Take for example Microsoft Office. For many people choosing an office suite, prime considerations include how valuable having learned that office suite will prove to potential employers, and how well the software interoperates with other users. That is, since learning to use an office suite takes many hours, they want to invest that time learning the office suite that will make them most attractive to potential employers (or consulting clients, etc), and they also want to be able to share documents. (Additionally, an example of an indirect network effect in this case is the notable similarity in user-interfaces and operability menus of most new software - since that similarity directly translates into less time spent learning new environments, therefore potentially greater acceptance and adoption of those products.)

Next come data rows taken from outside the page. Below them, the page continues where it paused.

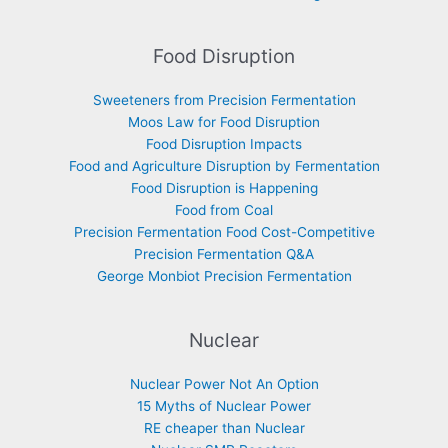
Food Disruption
Sweeteners from Precision Fermentation
Moos Law for Food Disruption
Food Disruption Impacts
Food and Agriculture Disruption by Fermentation
Food Disruption is Happening
Food from Coal
Precision Fermentation Food Cost-Competitive
Precision Fermentation Q&A
George Monbiot Precision Fermentation
Nuclear
Nuclear Power Not An Option
15 Myths of Nuclear Power
RE cheaper than Nuclear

Similarly, finding already-trained employees is a big concern for employers when deciding which office suite to purchase or standardize on. The lack of cross-platform user-interface standards results in a situation in which one firm is in control of almost 100% of the market.

Microsoft Windows is a further example of network effect. The most-vaunted advantage of Windows, and that most publicised by Microsoft, is that Windows is compatible with the widest range of hardware and software. Although this claim was justified at some point of time, it was in reality the result of network effect: hardware and software manufacturers ensure that their products are compatible with Windows in order to have access to the large market of Windows users. Thus, Windows is popular because it is well supported, but is well supported because it is popular. However, network effects need not lead to market dominance by one firm, when there are standards which allow multiple firms to interoperate, thus allowing the network externalities to benefit the entire market. This is true for the case of x86-based personal computer hardware, in which there are extremely strong market pressures to interoperate with pre-existing standards, but in which no one firm dominates in the market. The same holds true for the market for long-distance telephone service within the United States. In fact, the existence of these types of networks discourages dominance of the market by one company, as it creates pressures which work against one company attempting to establish a proprietary protocol or to even distinguish itself by means of product differentiation.

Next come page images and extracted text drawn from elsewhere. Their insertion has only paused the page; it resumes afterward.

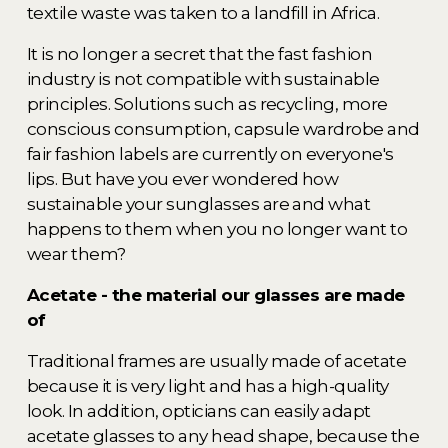
textile waste was taken to a landfill in Africa. 
It is no longer a secret that the fast fashion 
industry is not compatible with sustainable 
principles. Solutions such as recycling, more 
conscious consumption, capsule wardrobe and 
fair fashion labels are currently on everyone's 
lips. But have you ever wondered how 
sustainable your sunglasses are and what 
happens to them when you no longer want to 
wear them? 
Acetate - the material our glasses are made 
of 
Traditional frames are usually made of acetate 
because it is very light and has a high-quality 
look. In addition, opticians can easily adapt 
acetate glasses to any head shape, because the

In cases in which the relevant communication protocols or interfaces are closed standards the network effect can give the company controlling those standards monopoly power. The Microsoft corporation is widely seen by computer professionals as maintaining its monopoly through these means. One observed method Microsoft uses to put the network effect to its advantage is called embrace and extend (derisively called embrace, extend, and extinguish).

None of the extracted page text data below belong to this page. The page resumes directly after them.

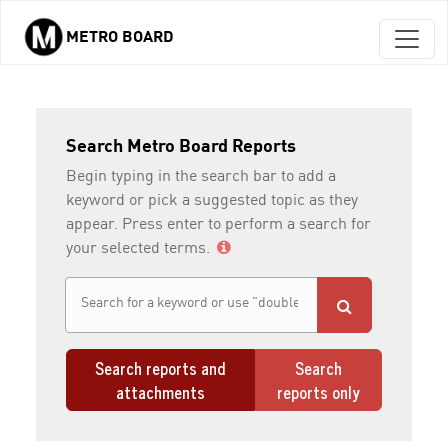
METRO BOARD
Skip to main content
Search Metro Board Reports
Begin typing in the search bar to add a
keyword or pick a suggested topic as they
appear. Press enter to perform a search for
your selected terms.
Search reports and
Search
attachments
reports only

Mirabilis is an Israeli start-up which pioneered instant messaging (IM) and was bought by America Online. By giving away their ICQ product for free and preventing interoperability between their client software and other products, they were able to temporarily dominate the market for instant messaging. Because of the network effect, new IM users gained much more value by choosing to use the Mirabilis system (and join its large network of users) than they would using a competing system. As was typical for that era, the company never made any attempt to generate profits from their dominant position before selling the company.

Web sites

Many web sites also feature a network effect. One example is web marketplaces and exchanges, in that the value of the marketplace to a new user is proportional to the number of other users in the market. For example, eBay would not be a particularly useful site if auctions were not competitive. However, as the number of users grows on eBay, auctions grow more competitive, pushing up the prices of bids on items. This makes it more worthwhile to sell on eBay and brings more sellers onto eBay, which drives prices down again as this increases supply, while bringing more people onto eBay because there are more things being sold that people want. Essentially, as the number of users of eBay grows, prices fall and supply increases, and more and more people find the site to be useful.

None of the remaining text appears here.